Mauritania’s military ruler, General Mohamed Ould Abdel Aziz, will find his path to victory in June presidential elections clear after a Wednesday deadline passed without a serious opposition figure registering. But boycotted elections are seen as unlikely to give Abdel Aziz legitimacy abroad or within the northwest African country, which he has ruled despite hails of criticism since last August, when he ousted the nation’s first elected leader.

mauritaniaMauritania, a nation of just over three million people straddling black and Arab Africa, is an ally of the West in the campaign against al Qaeda across the Sahara, has significant iron ore reserves and became a small-scale oil producer in 2006. “It’s an election where the result is known in advance. There is no candidate who has the stature to oppose the general,” said a Mauritanian political analyst who spoke on condition of anonymity.

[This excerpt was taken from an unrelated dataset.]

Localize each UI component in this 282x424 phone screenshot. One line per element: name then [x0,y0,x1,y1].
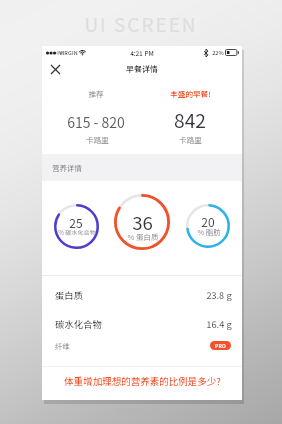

None of Abdel Aziz’s three main opponents have the experience or power base to take on the general, whose style has become more populist and polished since his early appearances in uniform after deposing Sidi Mohamed Ould Cheikh Abdallahi.

Ibrahima Moctar Sarr, leader of the Alliance for Justice and Democracy-Movement for Renewal party, which appeals to Mauritania’s black population, has said he will stand. Sarr took 8 percent of the vote in the 2007 polls, finishing fifth.

Also on the ballot on June 6 will be Kan Hamidou Baba, vice-president of the national assembly, who was thrown out of the National Front for the Defence of Democracy (FNDD), an anti-junta coalition, for his conciliatory stance towards the junta. Sghair Ould M’Bareck, a former prime minister, will also stand.